Pot growers from Covelo to Comptche and Caspar, and from communities in Humboldt and Sonoma, conferred among themselves and agreed that in order to comprehend the marijuana story one had only to omit the little word “If,” and say “the overall goal of the program was to favor a corporate, big dollar, new money industry.”

Linegar had predicted that outcome more than a year ago. Indeed, the cumbersome governmental process and the high cost of permits and licenses were guaranteed to favor the big boys and cut out the small players from the lucrative market.

“It doesn’t matter much what the politicians and the agency people say,” a long time, small-scale grower from Potter Valley explained. “What matters is what they’ve created, and what they’ve created is a mess for us.”

One newspaper, which sent a reporter to cover the hearing, ran a headline that proclaimed, “Small pot growers feel stifled.” The real story wasn’t about feelings. It was about the bottom line, pocket books, bank accounts and plans for the 2018-growing season. Indeed, the state of California had, in the first 60-days, sabotaged the marijuana industry that had, on the whole, done quite nicely on its own for decades, without taxation and regulation.

Put government employees in charge of an industry and a plant that they know little or nothing about, and one is guaranteed to come up with a plan that’s not only unjust, but also unreasonable and non-sensible.

Linegar drew cheers and applause from the crowd when he said, “I see no reason to regulate this crop differently than any other crop.” His was not the only voice of reason on the panel, but it was the loudest, the clearest and the least ambiguous. To a large extent, the other panel members patted themselves on the back, paid homage to “Beautiful Ukiah” and thanked the audience for braving the rain, as though a little weather would keep growers at home.

There was no end of pandering, patronizing, politicking and threatening. “I want to commend you on the wonderful job you have done,” Jim Wood told Lori Ajax, the California cannabis czar. Ajax explained that the state would go after growers who didn’t have permits and licenses, and that those citizens who didn’t like cannabis in their neighborhoods could “report suspicious activity” at “Weed Tip.” She also insisted that her agency wanted “to run the system efficiently,” though she said nothing about compassionately. In the interests of efficiency, the state would be opening eleven locations where growers could remit their taxes in cash and by-pass banks entirely. It was clear that the state wanted the money.

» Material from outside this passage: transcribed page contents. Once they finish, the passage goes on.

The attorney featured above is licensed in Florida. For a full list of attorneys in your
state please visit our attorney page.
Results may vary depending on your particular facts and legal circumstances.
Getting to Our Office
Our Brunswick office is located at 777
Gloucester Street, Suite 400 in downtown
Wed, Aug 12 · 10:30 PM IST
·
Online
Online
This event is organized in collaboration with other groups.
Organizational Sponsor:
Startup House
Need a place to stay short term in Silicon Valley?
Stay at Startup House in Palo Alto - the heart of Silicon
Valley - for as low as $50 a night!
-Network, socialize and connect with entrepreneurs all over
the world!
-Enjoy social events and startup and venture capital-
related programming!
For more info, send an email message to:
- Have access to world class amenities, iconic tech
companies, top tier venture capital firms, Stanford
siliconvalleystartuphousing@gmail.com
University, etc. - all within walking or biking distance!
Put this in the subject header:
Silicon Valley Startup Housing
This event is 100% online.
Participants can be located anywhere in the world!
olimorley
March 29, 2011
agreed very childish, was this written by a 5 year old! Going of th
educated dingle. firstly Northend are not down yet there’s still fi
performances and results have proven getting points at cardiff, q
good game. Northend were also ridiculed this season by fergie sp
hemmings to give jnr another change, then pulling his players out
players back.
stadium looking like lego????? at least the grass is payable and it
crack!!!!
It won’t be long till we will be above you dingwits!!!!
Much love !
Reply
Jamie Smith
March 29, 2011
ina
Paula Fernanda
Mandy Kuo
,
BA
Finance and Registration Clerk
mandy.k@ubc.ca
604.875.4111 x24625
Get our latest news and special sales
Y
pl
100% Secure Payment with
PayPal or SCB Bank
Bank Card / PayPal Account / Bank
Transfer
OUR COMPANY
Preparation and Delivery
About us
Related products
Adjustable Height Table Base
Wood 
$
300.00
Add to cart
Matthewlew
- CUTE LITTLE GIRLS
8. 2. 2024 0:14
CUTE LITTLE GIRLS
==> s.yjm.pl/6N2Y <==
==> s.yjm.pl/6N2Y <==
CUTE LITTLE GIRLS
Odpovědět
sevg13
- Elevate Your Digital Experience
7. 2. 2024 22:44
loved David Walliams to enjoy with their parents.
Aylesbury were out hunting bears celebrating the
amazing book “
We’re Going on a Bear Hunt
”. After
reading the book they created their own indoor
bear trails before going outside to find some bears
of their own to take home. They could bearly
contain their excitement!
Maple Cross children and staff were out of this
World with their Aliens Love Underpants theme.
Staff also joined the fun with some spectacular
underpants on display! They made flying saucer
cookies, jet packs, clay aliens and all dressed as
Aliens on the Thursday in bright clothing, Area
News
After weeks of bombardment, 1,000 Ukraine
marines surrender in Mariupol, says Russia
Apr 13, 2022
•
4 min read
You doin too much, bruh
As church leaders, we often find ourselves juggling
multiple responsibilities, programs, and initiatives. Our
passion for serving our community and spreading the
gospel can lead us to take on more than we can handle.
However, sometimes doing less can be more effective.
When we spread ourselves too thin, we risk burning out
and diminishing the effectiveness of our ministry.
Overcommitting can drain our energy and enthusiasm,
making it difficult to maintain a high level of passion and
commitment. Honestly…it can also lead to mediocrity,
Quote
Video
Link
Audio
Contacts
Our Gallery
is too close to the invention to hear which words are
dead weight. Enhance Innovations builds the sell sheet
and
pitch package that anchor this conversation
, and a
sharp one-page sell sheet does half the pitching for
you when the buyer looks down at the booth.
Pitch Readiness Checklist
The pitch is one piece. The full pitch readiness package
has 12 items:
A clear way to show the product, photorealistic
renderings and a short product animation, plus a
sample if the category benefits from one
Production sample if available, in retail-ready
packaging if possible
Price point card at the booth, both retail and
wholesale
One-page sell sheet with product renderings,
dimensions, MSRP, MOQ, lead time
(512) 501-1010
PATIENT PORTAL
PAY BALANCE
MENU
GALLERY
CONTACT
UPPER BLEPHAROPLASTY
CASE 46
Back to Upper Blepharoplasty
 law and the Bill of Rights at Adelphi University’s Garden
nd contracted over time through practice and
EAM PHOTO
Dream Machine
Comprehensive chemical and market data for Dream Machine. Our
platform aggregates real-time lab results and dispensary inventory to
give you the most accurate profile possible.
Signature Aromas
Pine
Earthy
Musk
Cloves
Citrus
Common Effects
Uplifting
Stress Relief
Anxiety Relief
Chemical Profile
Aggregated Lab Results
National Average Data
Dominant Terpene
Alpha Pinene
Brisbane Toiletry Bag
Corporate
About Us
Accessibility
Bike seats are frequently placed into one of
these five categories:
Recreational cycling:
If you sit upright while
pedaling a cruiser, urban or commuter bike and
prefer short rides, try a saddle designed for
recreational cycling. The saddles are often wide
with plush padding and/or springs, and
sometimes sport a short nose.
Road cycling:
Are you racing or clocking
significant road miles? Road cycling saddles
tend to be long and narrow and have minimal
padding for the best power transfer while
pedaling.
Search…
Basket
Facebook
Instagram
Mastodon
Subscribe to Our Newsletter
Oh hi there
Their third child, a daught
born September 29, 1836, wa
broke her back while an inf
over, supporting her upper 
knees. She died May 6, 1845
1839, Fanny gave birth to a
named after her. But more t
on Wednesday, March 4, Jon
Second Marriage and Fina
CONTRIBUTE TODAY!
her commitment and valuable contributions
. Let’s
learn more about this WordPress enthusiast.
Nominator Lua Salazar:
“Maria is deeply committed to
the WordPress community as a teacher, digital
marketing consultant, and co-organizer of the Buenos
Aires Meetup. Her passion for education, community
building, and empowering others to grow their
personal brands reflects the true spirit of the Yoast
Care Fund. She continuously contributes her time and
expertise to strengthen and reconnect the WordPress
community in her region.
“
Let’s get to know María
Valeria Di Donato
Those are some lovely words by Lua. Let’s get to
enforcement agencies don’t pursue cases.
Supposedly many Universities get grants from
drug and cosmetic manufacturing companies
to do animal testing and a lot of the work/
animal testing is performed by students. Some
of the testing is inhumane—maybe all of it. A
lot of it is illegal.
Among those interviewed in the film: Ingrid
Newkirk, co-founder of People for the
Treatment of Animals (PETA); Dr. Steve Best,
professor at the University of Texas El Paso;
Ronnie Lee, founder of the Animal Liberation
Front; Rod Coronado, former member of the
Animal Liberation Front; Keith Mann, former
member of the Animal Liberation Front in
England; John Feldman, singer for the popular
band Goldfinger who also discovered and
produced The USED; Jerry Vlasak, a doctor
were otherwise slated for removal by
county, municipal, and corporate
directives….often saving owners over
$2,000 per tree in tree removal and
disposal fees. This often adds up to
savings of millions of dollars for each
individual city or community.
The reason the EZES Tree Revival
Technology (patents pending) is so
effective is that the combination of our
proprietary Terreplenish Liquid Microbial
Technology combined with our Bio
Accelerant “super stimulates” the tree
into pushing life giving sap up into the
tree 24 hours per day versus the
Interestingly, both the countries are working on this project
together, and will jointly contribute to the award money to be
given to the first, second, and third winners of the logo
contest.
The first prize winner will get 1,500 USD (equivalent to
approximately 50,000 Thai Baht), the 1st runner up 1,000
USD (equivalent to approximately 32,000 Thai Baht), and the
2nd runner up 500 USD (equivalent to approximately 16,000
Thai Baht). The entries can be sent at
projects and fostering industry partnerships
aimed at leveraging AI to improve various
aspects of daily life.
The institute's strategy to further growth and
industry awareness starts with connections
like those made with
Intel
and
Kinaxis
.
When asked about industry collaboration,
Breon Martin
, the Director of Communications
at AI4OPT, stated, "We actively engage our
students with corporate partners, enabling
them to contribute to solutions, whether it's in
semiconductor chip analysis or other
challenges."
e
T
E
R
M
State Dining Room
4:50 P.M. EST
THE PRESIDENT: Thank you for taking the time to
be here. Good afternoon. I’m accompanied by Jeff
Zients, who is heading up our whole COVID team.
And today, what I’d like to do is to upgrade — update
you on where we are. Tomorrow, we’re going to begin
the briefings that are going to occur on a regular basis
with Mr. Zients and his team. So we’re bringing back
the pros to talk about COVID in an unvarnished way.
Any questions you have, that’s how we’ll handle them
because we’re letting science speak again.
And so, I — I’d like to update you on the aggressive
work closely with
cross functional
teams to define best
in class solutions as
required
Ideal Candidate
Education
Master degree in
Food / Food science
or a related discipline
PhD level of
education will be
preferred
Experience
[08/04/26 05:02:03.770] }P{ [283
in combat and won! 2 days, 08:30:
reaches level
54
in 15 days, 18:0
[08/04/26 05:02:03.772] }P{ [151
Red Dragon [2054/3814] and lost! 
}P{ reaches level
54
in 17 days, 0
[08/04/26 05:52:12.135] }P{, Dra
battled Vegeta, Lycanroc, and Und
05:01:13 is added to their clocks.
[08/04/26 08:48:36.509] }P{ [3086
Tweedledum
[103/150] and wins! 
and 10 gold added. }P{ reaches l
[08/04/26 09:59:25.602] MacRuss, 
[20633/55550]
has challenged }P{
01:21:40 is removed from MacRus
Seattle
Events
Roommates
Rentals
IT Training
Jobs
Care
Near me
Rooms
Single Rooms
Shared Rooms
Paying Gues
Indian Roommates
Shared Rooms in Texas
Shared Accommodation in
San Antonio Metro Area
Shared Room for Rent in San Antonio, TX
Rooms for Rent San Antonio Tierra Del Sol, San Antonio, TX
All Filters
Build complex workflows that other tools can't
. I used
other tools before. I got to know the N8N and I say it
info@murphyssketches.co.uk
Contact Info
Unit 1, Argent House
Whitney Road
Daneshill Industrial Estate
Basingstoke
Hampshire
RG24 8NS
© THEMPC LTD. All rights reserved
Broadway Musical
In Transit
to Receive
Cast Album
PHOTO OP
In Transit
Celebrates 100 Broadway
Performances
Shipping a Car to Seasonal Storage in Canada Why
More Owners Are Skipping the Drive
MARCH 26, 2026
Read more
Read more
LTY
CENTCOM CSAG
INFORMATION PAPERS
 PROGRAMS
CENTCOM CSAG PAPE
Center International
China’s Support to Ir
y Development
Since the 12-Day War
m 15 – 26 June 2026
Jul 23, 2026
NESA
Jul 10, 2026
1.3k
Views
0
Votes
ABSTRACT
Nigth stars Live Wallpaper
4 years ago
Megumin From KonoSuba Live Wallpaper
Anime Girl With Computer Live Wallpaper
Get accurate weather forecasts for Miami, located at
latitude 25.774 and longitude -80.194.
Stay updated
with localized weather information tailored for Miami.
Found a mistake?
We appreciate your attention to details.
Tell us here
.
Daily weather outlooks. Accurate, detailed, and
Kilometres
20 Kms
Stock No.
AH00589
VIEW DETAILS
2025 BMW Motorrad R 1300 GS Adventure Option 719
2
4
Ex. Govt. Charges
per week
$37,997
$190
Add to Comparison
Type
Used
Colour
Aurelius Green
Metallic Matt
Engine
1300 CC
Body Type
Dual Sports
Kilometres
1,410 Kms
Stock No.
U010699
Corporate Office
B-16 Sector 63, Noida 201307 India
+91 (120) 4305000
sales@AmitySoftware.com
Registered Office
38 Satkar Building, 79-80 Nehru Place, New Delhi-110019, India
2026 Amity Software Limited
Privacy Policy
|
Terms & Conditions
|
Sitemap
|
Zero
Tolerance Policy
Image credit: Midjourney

Hezekiah Allen, the Executive Director of the California Growers Association, said that he saw a “mockery of the values of compassion and justice.” He added that many people in the marijuana community were “at the breaking point,” that “prejudice was cooked into the policy” and that a “crisis was looming.”

At the very end of the evening, Assemblyman Wood redeemed himself in part when he complained that farmers were unable to sell legally to dispensaries and that there might be “the collapse of a whole industry because there was no product.” What law enforcement had failed to do, legalization and regulation had to a large extent succeeding in doing.

Welcome to the state of near-permanent crisis that exists in California.


(Jonah Raskin is the author of Marijuanaland: Dispatches from an American War)

One Comment

  1. George Hollister March 13, 2018

    It is essential for regulators to touch base with the continuing, now decriminalized, state wide black market. As inefficient as it is, the black market is setting the price of cannabis. And that price is far lower than what regulated cannabis is, for most growers. It is unclear, even with large operations being permitted, that regulated cannabis can compete. What to do?

    A good place to start is with state regulatory agencies applying the same standards to cannabis, as is being applied to agriculture in general. CF&W, and WQ have viewed cannabis as an opportunity to expand their powers, with impunity. Well we see the results.